Study design: Trauma patients admitted to a Level I trauma center (2000-2005) requiring a nonmassive transfusion (<10 U packed RBC [PRBC] within 12 hours of admission) were identified retrospectively. Propensity scores were calculated to match and compare patients receiving plasma in the first 12 hours with those who did not.
Results: The 1,716 patients (86.1% of 1,933 who received PRBC transfusion) received a nonmassive transfusion. After exclusion of 31 (1.8%) early deaths, 284 patients receiving plasma were matched to patients who did not. There was no improvement in survival with plasma transfusion (17.3% versus 14.1%; p = 0.30) irrespective of the plasma-to-PRBC ratio achieved. However, the overall complication rate was significantly higher for patients receiving plasma (26.8% versus 18.3%, odds ratio [OR] = 1.7; 95% CI, 1.1-2.4; p = 0.016). As the volume of plasma increased, an increase in complications was seen, reaching 37.5% for patients receiving >6 U. The ARDS rate specifically was also significantly higher in patients receiving plasma (9.9% versus 3.5%, OR = 3.0; 95% CI, 1.4-6.2; p = 0.004]. Patients receiving >6 U plasma had a 12-fold increase in ARDS, a 6-fold increase in multiple organ dysfunction syndrome, and a 4-fold increase in pneumonia and sepsis.

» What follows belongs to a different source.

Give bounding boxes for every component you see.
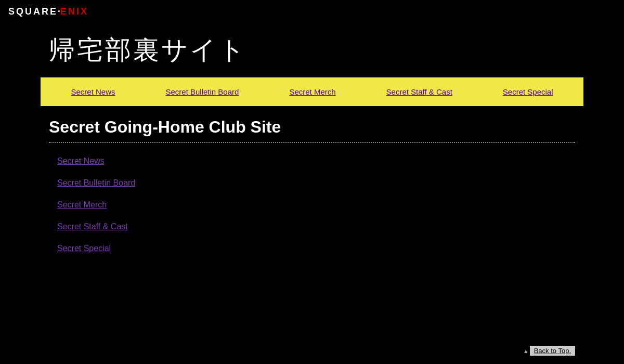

Conclusions: For nonmassively transfused trauma patients, plasma administration was associated with a substantial increase in complications, in particular ARDS, with no improvement in survival. An increase in multiple organ dysfunction, pneumonia, and sepsis was likewise seen as increasing volumes of plasma were transfused. The optimal trigger for initiation of a protocol for aggressive plasma infusion warrants prospective evaluation.